» **YOUR INSTRUCTIONS**:
Look through the data below. Pick out the lines holding the string "cette".

= = = = =

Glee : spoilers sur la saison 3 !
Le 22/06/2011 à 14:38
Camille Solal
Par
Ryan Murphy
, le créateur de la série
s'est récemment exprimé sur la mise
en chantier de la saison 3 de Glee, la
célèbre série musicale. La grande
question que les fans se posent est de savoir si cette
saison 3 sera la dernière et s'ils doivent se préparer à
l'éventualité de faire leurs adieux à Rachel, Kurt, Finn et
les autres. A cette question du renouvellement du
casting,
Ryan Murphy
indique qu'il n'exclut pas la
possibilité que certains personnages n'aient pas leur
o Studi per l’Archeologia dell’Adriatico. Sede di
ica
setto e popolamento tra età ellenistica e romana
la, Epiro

= = = = =

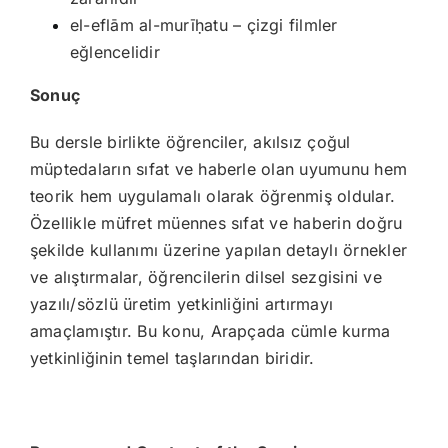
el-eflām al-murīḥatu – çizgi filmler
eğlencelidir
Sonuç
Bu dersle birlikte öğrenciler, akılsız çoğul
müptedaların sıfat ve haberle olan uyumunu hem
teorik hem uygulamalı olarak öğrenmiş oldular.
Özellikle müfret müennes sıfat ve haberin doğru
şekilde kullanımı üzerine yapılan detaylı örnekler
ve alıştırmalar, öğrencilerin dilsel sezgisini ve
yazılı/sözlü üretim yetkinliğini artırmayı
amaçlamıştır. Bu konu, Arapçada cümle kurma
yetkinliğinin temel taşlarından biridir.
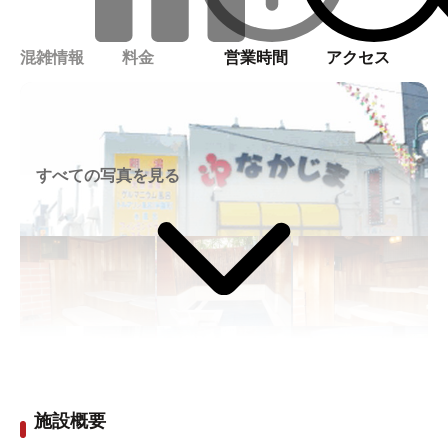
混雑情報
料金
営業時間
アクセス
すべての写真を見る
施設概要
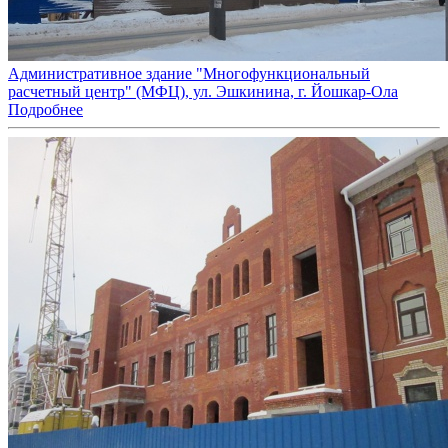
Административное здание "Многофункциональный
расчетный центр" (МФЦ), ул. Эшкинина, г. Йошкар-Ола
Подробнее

= = = = =

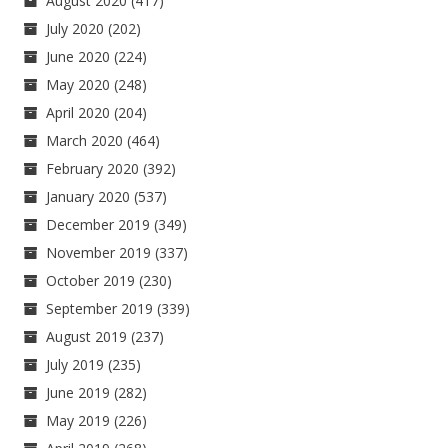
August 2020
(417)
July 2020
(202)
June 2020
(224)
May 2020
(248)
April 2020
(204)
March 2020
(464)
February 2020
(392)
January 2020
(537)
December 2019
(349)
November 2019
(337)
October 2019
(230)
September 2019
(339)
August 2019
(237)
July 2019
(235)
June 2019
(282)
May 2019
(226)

= = = = =

» **SOLUTION**:
question que les fans se posent est de savoir si cette
les autres. A cette question du renouvellement du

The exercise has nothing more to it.